## THE DATA:
· · · · ·

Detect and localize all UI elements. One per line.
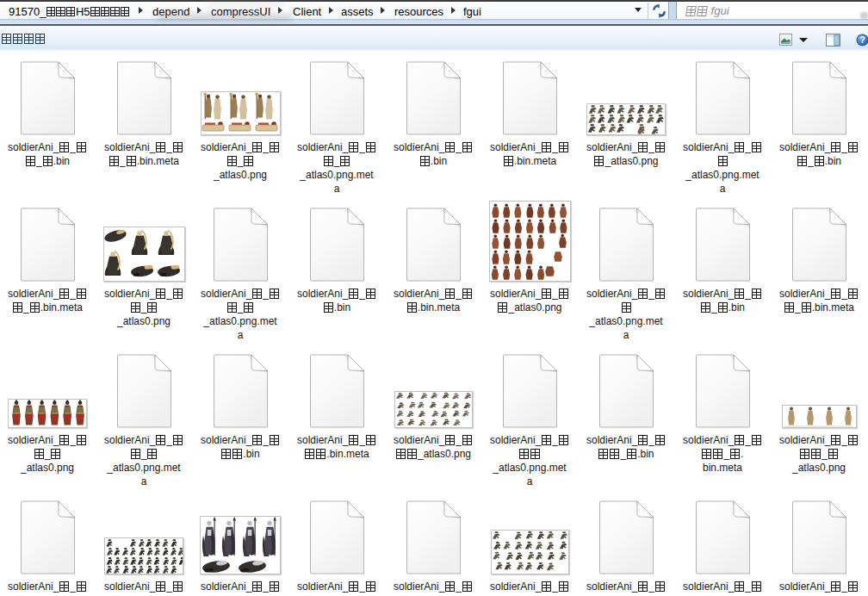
svg-text:?: ? <box>859 34 865 45</box>
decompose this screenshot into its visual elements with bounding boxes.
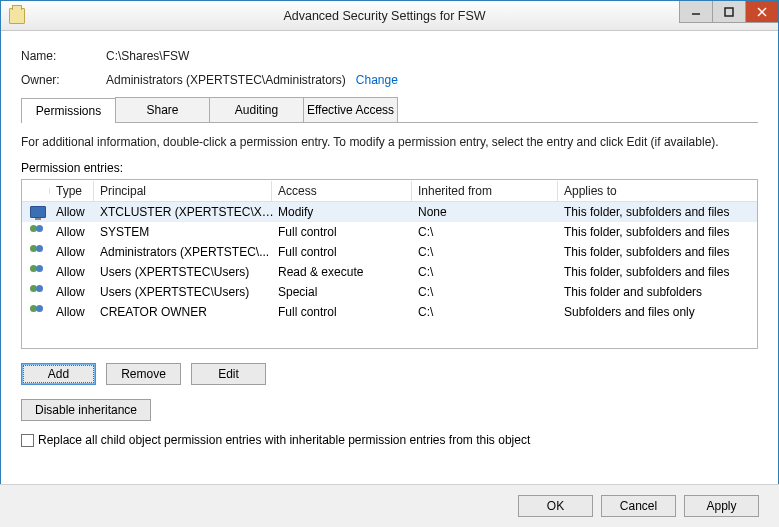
cell-access: Full control: [274, 245, 414, 259]
table-row[interactable]: AllowSYSTEMFull controlC:\This folder, s…: [22, 222, 757, 242]
tab-body: For additional information, double-click…: [21, 123, 758, 447]
cell-principal: Administrators (XPERTSTEC\...: [96, 245, 274, 259]
table-row[interactable]: AllowXTCLUSTER (XPERTSTEC\XTC...ModifyNo…: [22, 202, 757, 222]
users-icon: [24, 305, 52, 319]
tab-strip: Permissions Share Auditing Effective Acc…: [21, 97, 758, 123]
window-controls: [679, 1, 778, 23]
tab-effective-access[interactable]: Effective Access: [303, 97, 398, 122]
replace-checkbox-label[interactable]: Replace all child object permission entr…: [38, 433, 530, 447]
cell-applies: This folder, subfolders and files: [560, 225, 757, 239]
cell-applies: This folder, subfolders and files: [560, 265, 757, 279]
maximize-button[interactable]: [712, 1, 745, 23]
cancel-button[interactable]: Cancel: [601, 495, 676, 517]
change-owner-link[interactable]: Change: [356, 73, 398, 87]
cell-principal: XTCLUSTER (XPERTSTEC\XTC...: [96, 205, 274, 219]
cell-access: Full control: [274, 225, 414, 239]
col-icon-header[interactable]: [22, 188, 50, 194]
cell-type: Allow: [52, 225, 96, 239]
cell-type: Allow: [52, 205, 96, 219]
entries-label: Permission entries:: [21, 161, 758, 175]
cell-applies: Subfolders and files only: [560, 305, 757, 319]
list-header: Type Principal Access Inherited from App…: [22, 180, 757, 202]
col-principal-header[interactable]: Principal: [94, 181, 272, 201]
apply-button[interactable]: Apply: [684, 495, 759, 517]
owner-row: Owner: Administrators (XPERTSTEC\Adminis…: [21, 73, 758, 87]
col-type-header[interactable]: Type: [50, 181, 94, 201]
name-row: Name: C:\Shares\FSW: [21, 49, 758, 63]
close-button[interactable]: [745, 1, 778, 23]
content-area: Name: C:\Shares\FSW Owner: Administrator…: [1, 31, 778, 457]
svg-rect-1: [725, 8, 733, 16]
remove-button[interactable]: Remove: [106, 363, 181, 385]
name-value: C:\Shares\FSW: [106, 49, 189, 63]
name-label: Name:: [21, 49, 106, 63]
entry-buttons: Add Remove Edit: [21, 363, 758, 385]
cell-inherited: None: [414, 205, 560, 219]
add-button[interactable]: Add: [21, 363, 96, 385]
cell-inherited: C:\: [414, 265, 560, 279]
disable-inheritance-button[interactable]: Disable inheritance: [21, 399, 151, 421]
cell-principal: SYSTEM: [96, 225, 274, 239]
window-title: Advanced Security Settings for FSW: [31, 9, 778, 23]
cell-inherited: C:\: [414, 305, 560, 319]
cell-applies: This folder, subfolders and files: [560, 205, 757, 219]
tab-auditing[interactable]: Auditing: [209, 97, 304, 122]
table-row[interactable]: AllowAdministrators (XPERTSTEC\...Full c…: [22, 242, 757, 262]
cell-inherited: C:\: [414, 245, 560, 259]
cell-access: Modify: [274, 205, 414, 219]
table-row[interactable]: AllowUsers (XPERTSTEC\Users)SpecialC:\Th…: [22, 282, 757, 302]
folder-icon: [9, 8, 25, 24]
cell-inherited: C:\: [414, 285, 560, 299]
cell-type: Allow: [52, 245, 96, 259]
tab-share[interactable]: Share: [115, 97, 210, 122]
info-text: For additional information, double-click…: [21, 135, 758, 149]
table-row[interactable]: AllowUsers (XPERTSTEC\Users)Read & execu…: [22, 262, 757, 282]
owner-label: Owner:: [21, 73, 106, 87]
cell-principal: Users (XPERTSTEC\Users): [96, 285, 274, 299]
users-icon: [24, 225, 52, 239]
ok-button[interactable]: OK: [518, 495, 593, 517]
table-row[interactable]: AllowCREATOR OWNERFull controlC:\Subfold…: [22, 302, 757, 322]
col-access-header[interactable]: Access: [272, 181, 412, 201]
replace-checkbox-row: Replace all child object permission entr…: [21, 433, 758, 447]
col-applies-header[interactable]: Applies to: [558, 181, 757, 201]
cell-type: Allow: [52, 285, 96, 299]
cell-applies: This folder, subfolders and files: [560, 245, 757, 259]
titlebar: Advanced Security Settings for FSW: [1, 1, 778, 31]
cell-access: Read & execute: [274, 265, 414, 279]
replace-checkbox[interactable]: [21, 434, 34, 447]
dialog-footer: OK Cancel Apply: [0, 484, 779, 527]
users-icon: [24, 285, 52, 299]
users-icon: [24, 265, 52, 279]
col-inherited-header[interactable]: Inherited from: [412, 181, 558, 201]
cell-applies: This folder and subfolders: [560, 285, 757, 299]
edit-button[interactable]: Edit: [191, 363, 266, 385]
inherit-buttons: Disable inheritance: [21, 399, 758, 421]
cell-type: Allow: [52, 305, 96, 319]
cell-inherited: C:\: [414, 225, 560, 239]
tab-permissions[interactable]: Permissions: [21, 98, 116, 123]
users-icon: [24, 245, 52, 259]
cell-principal: CREATOR OWNER: [96, 305, 274, 319]
computer-icon: [24, 206, 52, 218]
minimize-button[interactable]: [679, 1, 712, 23]
cell-access: Special: [274, 285, 414, 299]
cell-access: Full control: [274, 305, 414, 319]
owner-value: Administrators (XPERTSTEC\Administrators…: [106, 73, 346, 87]
permission-list[interactable]: Type Principal Access Inherited from App…: [21, 179, 758, 349]
cell-principal: Users (XPERTSTEC\Users): [96, 265, 274, 279]
cell-type: Allow: [52, 265, 96, 279]
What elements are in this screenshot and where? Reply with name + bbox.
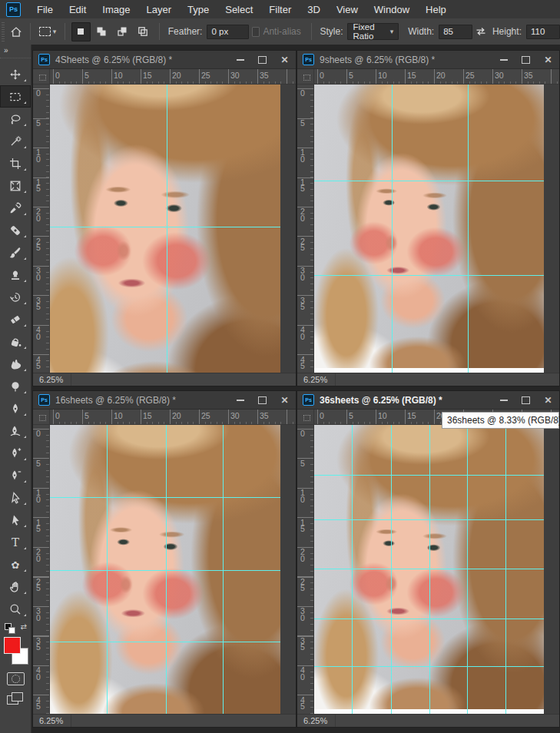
guide-vertical[interactable]: [107, 425, 108, 714]
style-select[interactable]: Fixed Ratio ▾: [347, 23, 399, 40]
quick-mask-button[interactable]: [7, 672, 25, 685]
swap-width-height-icon[interactable]: [472, 25, 489, 38]
move-tool[interactable]: [0, 63, 31, 85]
guide-vertical[interactable]: [467, 425, 468, 714]
canvas[interactable]: [50, 425, 296, 714]
canvas[interactable]: [314, 85, 559, 373]
vertical-ruler[interactable]: 051 01 52 02 53 03 54 04 5: [33, 425, 50, 714]
screen-mode-button[interactable]: [7, 692, 22, 704]
rectangular-marquee-tool[interactable]: [0, 85, 31, 108]
menu-item-3d[interactable]: 3D: [307, 4, 320, 15]
eraser-tool[interactable]: [0, 308, 31, 330]
maximize-icon[interactable]: [251, 391, 273, 409]
guide-vertical[interactable]: [223, 425, 224, 714]
menu-item-file[interactable]: File: [37, 4, 53, 15]
direct-selection-tool[interactable]: [0, 509, 31, 531]
vertical-ruler[interactable]: 051 01 52 02 53 03 54 04 5: [297, 85, 314, 373]
ruler-origin-box[interactable]: [33, 410, 50, 425]
close-icon[interactable]: ✕: [273, 391, 296, 409]
menu-item-image[interactable]: Image: [102, 4, 130, 15]
type-tool[interactable]: T: [0, 531, 31, 553]
guide-horizontal[interactable]: [314, 666, 544, 667]
guide-vertical[interactable]: [352, 425, 353, 714]
guide-vertical[interactable]: [468, 85, 469, 373]
close-icon[interactable]: ✕: [273, 51, 296, 68]
guide-horizontal[interactable]: [50, 570, 280, 571]
menu-item-edit[interactable]: Edit: [69, 4, 86, 15]
minimize-icon[interactable]: [229, 51, 251, 68]
new-selection-icon[interactable]: [71, 22, 91, 41]
guide-horizontal[interactable]: [50, 227, 280, 227]
feather-input[interactable]: [207, 25, 249, 39]
ruler-origin-box[interactable]: [297, 69, 314, 85]
guide-horizontal[interactable]: [314, 519, 544, 520]
zoom-level[interactable]: 6.25%: [297, 715, 336, 727]
guide-vertical[interactable]: [392, 85, 393, 373]
vertical-ruler[interactable]: 051 01 52 02 53 03 54 04 5: [33, 85, 50, 373]
height-input[interactable]: [526, 25, 560, 39]
horizontal-ruler[interactable]: 05101520253035: [314, 69, 559, 85]
canvas-image[interactable]: [314, 85, 544, 373]
path-selection-tool[interactable]: [0, 486, 31, 509]
zoom-level[interactable]: 6.25%: [33, 373, 71, 386]
menu-item-window[interactable]: Window: [374, 4, 409, 15]
guide-horizontal[interactable]: [314, 569, 544, 569]
swap-colors-icon[interactable]: ⇄: [21, 622, 27, 631]
custom-shape-tool[interactable]: ✿: [0, 553, 31, 575]
tool-preset-picker[interactable]: ▾: [36, 21, 59, 42]
vertical-ruler[interactable]: 051 01 52 02 53 03 54 04 5: [297, 425, 314, 714]
canvas[interactable]: [314, 425, 559, 714]
menu-item-layer[interactable]: Layer: [147, 4, 172, 15]
close-icon[interactable]: ✕: [537, 391, 559, 409]
magic-wand-tool[interactable]: [0, 130, 31, 152]
close-icon[interactable]: ✕: [537, 51, 559, 68]
guide-horizontal[interactable]: [50, 497, 280, 498]
guide-horizontal[interactable]: [314, 619, 544, 619]
options-grip[interactable]: [2, 22, 5, 41]
pen-tool[interactable]: [0, 397, 31, 420]
window-title-bar[interactable]: Ps 36sheets @ 6.25% (RGB/8) * ✕: [297, 391, 559, 410]
delete-anchor-point-tool[interactable]: [0, 464, 31, 486]
guide-horizontal[interactable]: [314, 275, 544, 276]
guide-vertical[interactable]: [505, 425, 506, 714]
zoom-level[interactable]: 6.25%: [297, 373, 336, 386]
curvature-pen-tool[interactable]: [0, 420, 31, 442]
zoom-tool[interactable]: [0, 598, 31, 620]
paint-bucket-tool[interactable]: [0, 330, 31, 353]
window-title-bar[interactable]: Ps 9sheets @ 6.25% (RGB/8) * ✕: [297, 51, 559, 69]
guide-horizontal[interactable]: [314, 475, 544, 476]
add-to-selection-icon[interactable]: [92, 22, 111, 41]
history-brush-tool[interactable]: [0, 286, 31, 308]
guide-horizontal[interactable]: [50, 642, 280, 642]
add-anchor-point-tool[interactable]: [0, 442, 31, 464]
eyedropper-tool[interactable]: [0, 197, 31, 219]
frame-tool[interactable]: [0, 174, 31, 197]
crop-tool[interactable]: [0, 152, 31, 174]
dodge-tool[interactable]: [0, 375, 31, 397]
guide-vertical[interactable]: [166, 425, 167, 714]
maximize-icon[interactable]: [251, 51, 273, 68]
menu-item-type[interactable]: Type: [187, 4, 209, 15]
subtract-from-selection-icon[interactable]: [113, 22, 132, 41]
spot-healing-brush-tool[interactable]: [0, 219, 31, 241]
lasso-tool[interactable]: [0, 108, 31, 130]
zoom-level[interactable]: 6.25%: [33, 715, 71, 727]
foreground-color-swatch[interactable]: [4, 637, 21, 654]
horizontal-ruler[interactable]: 05101520253035: [50, 69, 296, 85]
guide-vertical[interactable]: [429, 425, 430, 714]
hand-tool[interactable]: [0, 575, 31, 598]
minimize-icon[interactable]: [229, 391, 251, 409]
menu-item-filter[interactable]: Filter: [269, 4, 291, 15]
menu-item-help[interactable]: Help: [426, 4, 446, 15]
home-icon[interactable]: [8, 21, 25, 42]
anti-alias-checkbox[interactable]: [252, 27, 260, 37]
horizontal-ruler[interactable]: 05101520253035: [50, 410, 296, 425]
ruler-origin-box[interactable]: [33, 69, 50, 85]
window-title-bar[interactable]: Ps 16sheets @ 6.25% (RGB/8) * ✕: [33, 391, 296, 410]
smudge-tool[interactable]: [0, 353, 31, 375]
clone-stamp-tool[interactable]: [0, 264, 31, 286]
collapse-panel-icon[interactable]: »: [0, 45, 31, 58]
guide-vertical[interactable]: [391, 425, 392, 714]
canvas-image[interactable]: [50, 85, 280, 373]
canvas[interactable]: [50, 85, 296, 373]
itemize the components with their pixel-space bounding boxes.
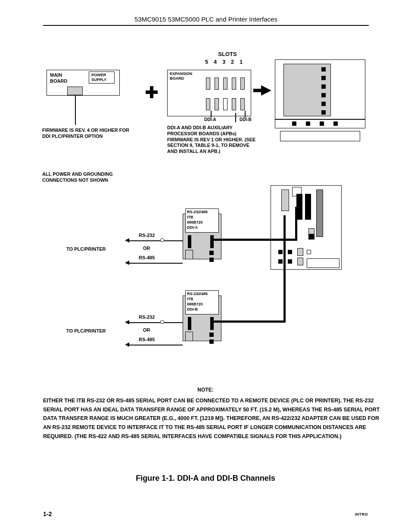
device-indicator <box>321 110 326 115</box>
rear-bar <box>296 194 302 220</box>
page-header: 53MC9015 53MC5000 PLC and Printer Interf… <box>43 16 369 23</box>
rs232-b: RS-232 <box>139 314 155 320</box>
rs485-b-arrow <box>125 342 129 347</box>
itb-b-block <box>185 332 193 341</box>
device-divider <box>275 119 365 120</box>
slot-module <box>215 98 219 110</box>
rs232-b-arrow <box>125 320 129 324</box>
to-plc-b: TO PLC/PRINTER <box>66 328 106 334</box>
itb-b-l4: DDI-B <box>187 307 198 312</box>
device-button <box>320 121 324 126</box>
arrow-right-icon <box>261 85 271 96</box>
itb-b-l2: ITB <box>187 297 193 302</box>
note-body: EITHER THE ITB RS-232 OR RS-485 SERIAL P… <box>43 396 383 441</box>
main-board-label: MAIN BOARD <box>50 72 72 84</box>
slot-module <box>206 78 210 90</box>
slot-2: 2 <box>231 59 234 65</box>
slot-1: 1 <box>240 59 243 65</box>
or-a: OR <box>143 246 150 252</box>
itb-a-terminal <box>209 251 214 255</box>
rear-sq <box>288 250 292 254</box>
rear-sq <box>278 259 283 264</box>
rs232-a: RS-232 <box>139 233 155 239</box>
line-junction <box>160 238 164 242</box>
ddi-b-leader <box>245 111 246 118</box>
ddi-b-label: DDI-B <box>240 117 252 123</box>
ddi-divider <box>235 113 236 122</box>
itb-b-terminal <box>209 339 214 344</box>
device-indicator <box>321 76 326 80</box>
slot-4: 4 <box>214 59 217 65</box>
rs232-b-line <box>128 322 183 323</box>
note-title: NOTE: <box>168 387 243 393</box>
cable-b-h <box>213 320 286 323</box>
device-base <box>280 131 360 141</box>
ddi-a-leader <box>211 111 212 118</box>
rear-block-top <box>308 228 314 234</box>
slot-module <box>240 98 245 110</box>
page-number: 1-2 <box>43 510 52 517</box>
apb-note: DDI-A AND DDI-B AUXILIARY PROCESSOR BOAR… <box>167 125 258 155</box>
diagram-area: MAIN BOARD POWER SUPPLY FIRMWARE IS REV.… <box>42 47 370 375</box>
device-screen <box>283 64 331 116</box>
section-label: INTRO <box>355 512 368 516</box>
slot-module <box>240 78 245 90</box>
plus-icon <box>146 86 157 97</box>
firmware-note: FIRMWARE IS REV. 4 OR HIGHER FOR DDI PLC… <box>42 128 133 140</box>
arrow-stem <box>253 89 262 92</box>
slot-module <box>206 98 210 110</box>
power-supply-label: POWER SUPPLY <box>91 73 112 83</box>
itb-a-conn <box>188 235 191 248</box>
rs232-a-arrow <box>125 238 129 243</box>
itb-b-terminal <box>209 333 214 337</box>
rs485-a-line <box>128 263 183 264</box>
slot-3: 3 <box>222 59 225 65</box>
device-button <box>292 121 296 126</box>
grounding-note: ALL POWER AND GROUNDING CONNECTIONS NOT … <box>42 171 137 184</box>
rear-sq <box>278 250 283 254</box>
rs485-a-arrow <box>125 261 129 265</box>
cable-b-v <box>283 215 286 323</box>
header-rule <box>43 25 369 26</box>
itb-a-l1: RS-232/485 <box>187 210 208 215</box>
rear-sq <box>288 259 292 264</box>
rear-sq-gray <box>297 248 303 256</box>
slot-module <box>223 98 227 110</box>
main-board-chip <box>67 87 83 95</box>
to-plc-a: TO PLC/PRINTER <box>66 246 106 252</box>
rs485-a: RS-485 <box>139 255 155 261</box>
device-button <box>333 121 338 126</box>
slot-module <box>232 78 236 90</box>
device-button <box>306 121 310 126</box>
or-b: OR <box>143 327 150 333</box>
rear-sq-gray <box>297 258 303 265</box>
ddi-a-label: DDI-A <box>204 117 216 123</box>
rear-module <box>281 190 289 211</box>
itb-b-l3: 686B720 <box>187 302 203 307</box>
cable-a-v <box>295 207 297 240</box>
rear-bar <box>305 194 311 220</box>
itb-a-terminal <box>209 258 214 262</box>
device-indicator <box>321 102 326 106</box>
itb-a-l4: DDI-A <box>187 225 198 230</box>
slot-module <box>215 78 219 90</box>
rs232-a-line <box>128 240 183 241</box>
itb-a-conn <box>210 235 214 248</box>
itb-a-l3: 686B720 <box>187 220 203 225</box>
itb-a-l2: ITB <box>187 215 193 220</box>
rear-slot <box>316 190 323 237</box>
itb-b-l1: RS-232/485 <box>187 292 208 296</box>
itb-b-conn <box>210 317 214 330</box>
rs485-b: RS-485 <box>139 337 155 343</box>
leader-line <box>75 96 76 125</box>
rs485-b-line <box>128 345 183 345</box>
device-indicator <box>321 93 326 97</box>
figure-caption: Figure 1-1. DDI-A and DDI-B Channels <box>0 474 411 483</box>
line-junction <box>160 320 164 324</box>
device-indicator <box>321 67 326 72</box>
slot-module <box>232 98 236 110</box>
page: 53MC9015 53MC5000 PLC and Printer Interf… <box>0 0 411 532</box>
rear-port-box <box>307 258 339 268</box>
slot-module <box>223 78 227 90</box>
itb-b-conn <box>188 317 191 330</box>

· · · · ·

## ASSIGNMENT:
Work out how many lines in the records above include the string "Effective", and provide that figure with no other text.

## WRITTEN REPLY:
2